▶ [The data]:
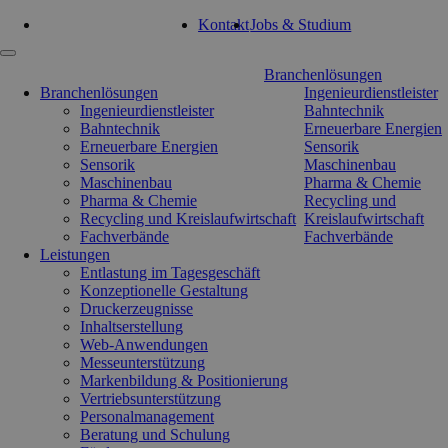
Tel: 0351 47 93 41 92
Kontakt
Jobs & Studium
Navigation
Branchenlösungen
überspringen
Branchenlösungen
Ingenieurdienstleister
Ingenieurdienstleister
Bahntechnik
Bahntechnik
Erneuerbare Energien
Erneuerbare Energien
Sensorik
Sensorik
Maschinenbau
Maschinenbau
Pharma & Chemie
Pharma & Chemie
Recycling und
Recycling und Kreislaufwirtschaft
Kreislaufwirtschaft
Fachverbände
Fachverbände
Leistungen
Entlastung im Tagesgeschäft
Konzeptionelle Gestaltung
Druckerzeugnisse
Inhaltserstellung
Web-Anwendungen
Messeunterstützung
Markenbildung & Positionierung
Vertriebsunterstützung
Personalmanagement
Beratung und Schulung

▶ [What to work on]: The listing above, line by line: print it exactly, but not its pictures.

▶ [Solved exercise]:
Tel: 0351 47 93 41 92
Kontakt
Jobs & Studium
Navigation
Branchenlösungen
überspringen
Branchenlösungen
Ingenieurdienstleister
Ingenieurdienstleister
Bahntechnik
Bahntechnik
Erneuerbare Energien
Erneuerbare Energien
Sensorik
Sensorik
Maschinenbau
Maschinenbau
Pharma & Chemie
Pharma & Chemie
Recycling und
Recycling und Kreislaufwirtschaft
Kreislaufwirtschaft
Fachverbände
Fachverbände
Leistungen
Entlastung im Tagesgeschäft
Konzeptionelle Gestaltung
Druckerzeugnisse
Inhaltserstellung
Web-Anwendungen
Messeunterstützung
Markenbildung & Positionierung
Vertriebsunterstützung
Personalmanagement
Beratung und Schulung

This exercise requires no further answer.